_ASSIGNMENT:_ Although pictures appear in the records, the copy must leave them out and match everything else exactly.

::: INPUT DATA :::

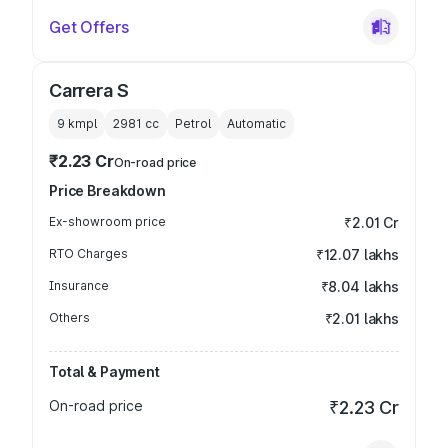
Get Offers
Carrera S
9 kmpl
2981
cc
Petrol
Automatic
₹2.23 Cr
On-road price
Price Breakdown
Ex-showroom price
₹2.01 Cr
RTO Charges
₹12.07 lakhs
Insurance
₹8.04 lakhs
Others
₹2.01 lakhs
Total & Payment
On-road price
₹2.23 Cr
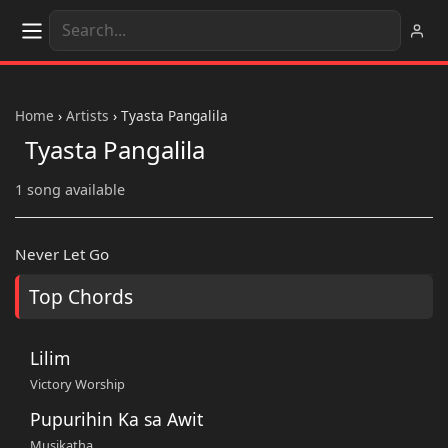
Home
›
Artists
›
Tyasta Pangalila
Tyasta Pangalila
1 song available
Never Let Go
Top Chords
Lilim
Victory Worship
Pupurihin Ka sa Awit
Musikatha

:::

_WRITTEN SOLUTION:_
Get Offers
Carrera S
9 kmpl
2981
cc
Petrol
Automatic
₹2.23 Cr
On-road price
Price Breakdown
Ex-showroom price
₹2.01 Cr
RTO Charges
₹12.07 lakhs
Insurance
₹8.04 lakhs
Others
₹2.01 lakhs
Total & Payment
On-road price
₹2.23 Cr
Home
›
Artists
›
Tyasta Pangalila
Tyasta Pangalila
1 song available
Never Let Go
Top Chords
Lilim
Victory Worship
Pupurihin Ka sa Awit
Musikatha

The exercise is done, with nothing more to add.